Jim Shaw, EVP of Engineering at Crystal Group, discusses fatigue life of solder joints, and the impact with the recent introduction of SAC types of solders.
Fatigue Life of Solder Joints
Hi Jim Shaw here from Crystal Group wanted to talk a little bit about fatigue life of solder joints and how the industry has changed a little bit with the introduction of SAC types of solders. And SAC is tin, silver, copper, types of composites and it’s really to get away from the lead base solders because it’s an environmental hazard, so the industry has been moving towards SAC types of solder. The importance of deflection in a circuit card is paramount in terms of limiting the amount of strain that a solder joint sees.

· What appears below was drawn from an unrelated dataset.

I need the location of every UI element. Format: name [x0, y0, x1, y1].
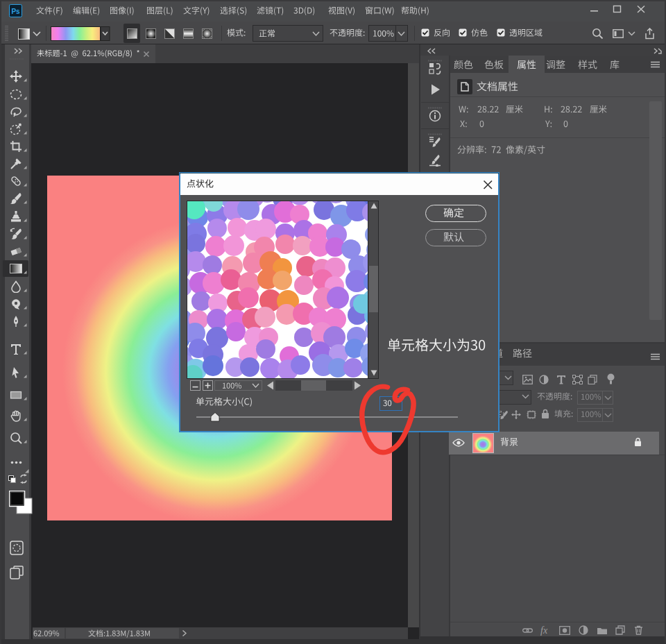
- svg-text:fx: fx: [540, 625, 548, 636]
- svg-text:Ps: Ps: [11, 8, 20, 15]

Strain on a solder joint really relates to the more strain the faster a crack can propagate and so there’s some laws that have been kicked around for the last 15 years; Miner’s Cumulative Damage Law, as well as the Coffin-Manson Equations for fatigue life. Both of them have their pluses and minuses in terms of how you characterize fatigue life, but essentially it gets down to the basic premise to keeping deflection to a minimum, keeping stresses to a minimum will help you extend the life of a COTs based architecture or any type of architecture with a solder joint that’s in a rugged environment.
So, the key to making this work really is to limit that deflection, so how do you do that? You really have very stiff chassis’ that don’t move much, not moving much means lower stress, lower stress essentially reduces the crack propagation that naturally occurs or the creep that naturally occurs in a solder joint. So, that’s in effect how you maintain optimal life in a rugged environment with a COTs product.